Reputation: 2809
Follow-up to: HTML XPath: Extracting text mixed in with multiple tags?
I've made my test case more difficult:
<div id="mw-content-text"><h2><span class="mw-headline" >CIA</span></h2>
<ol>
<li><small>Military</small> Central <a href="/Intelligence_Agency.html">Intelligence Agency</a>.</li>
<li>Culinary <a href="/Institute.html">Institute</a> of <a href="/America.html">America</a>.<br/>Renowned cooking school.</li>
</ol>
</div>
I have the same goal, namely, extracting:
Can I selectively choose which tags are excluded?
I've tried things like (for removing 'Military'):
id('mw-content-text')/ol/li[not(self::small)]
but that condition is applied to the 'li' node as a whole, so it's not affected.
And if I do something similar
id('mw-content-text')/ol/li/*[not(self::small)]
then I'm only filtering on the children, and even though I successfully throw away 'Military', I've also thrown away 'Central', 'Culinary', i.e. text from the parent.
I had understood the tree to be something like:
div -- li
-- small -- Military
-- Central
-- a -- Intelligence Agency
-- li
-- Culinary
-- a -- Institute
-- of
-- a -- America
-- br
-- Renowned cooking school.
Is that correct? Is there a way to say 'text elements of li and li's descendents EXCEPT descendents of small?' How about '... EXCEPT a br element and all following text elements'?
Again, use of (partial) Pythonic solutions are also acceptable, though XPath is preferred.
After sitting down to read Chapter 6 'XPath and XPointer' of 'Learning XML, Second Edition' by Erik Ray, I think I've got a grasp on it. I came up with the following formulation:
id('mw-content-text')/ol/li//text()[not(parent::small) and not(preceding-sibling::br)]

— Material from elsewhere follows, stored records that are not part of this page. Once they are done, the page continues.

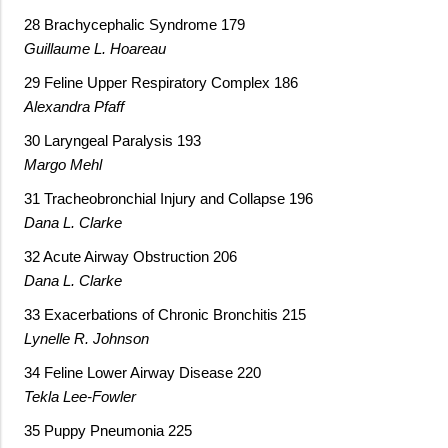
28 Brachycephalic Syndrome 179
Guillaume L. Hoareau
29 Feline Upper Respiratory Complex 186
Alexandra Pfaff
30 Laryngeal Paralysis 193
Margo Mehl
31 Tracheobronchial Injury and Collapse 196
Dana L. Clarke
32 Acute Airway Obstruction 206
Dana L. Clarke
33 Exacerbations of Chronic Bronchitis 215
Lynelle R. Johnson
34 Feline Lower Airway Disease 220
Tekla Lee-Fowler
35 Puppy Pneumonia 225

In this case, it doesn't seem possible to concatenate the resulting node set of text nodes. When we simply feed the 'li' element to the string function, then the resulting string-value is simply a concatenation of element node li's descendants. But in this case, we need to do further filtering, such that we result in a node set (of qualifying text nodes) instead of a single element node. Regarding concatenating node sets, a helpful SO question can be found here: XPath to return string concatenation of qualifying child node values
Any advice how to improve this solution?
Upvotes: 2
Views: 926
Reputation: 243459
Use:
/*/ol/li/descendant-or-self::*
[text() and not(self::small)]
/text()[not(preceding-sibling::br)]
Upvotes: 2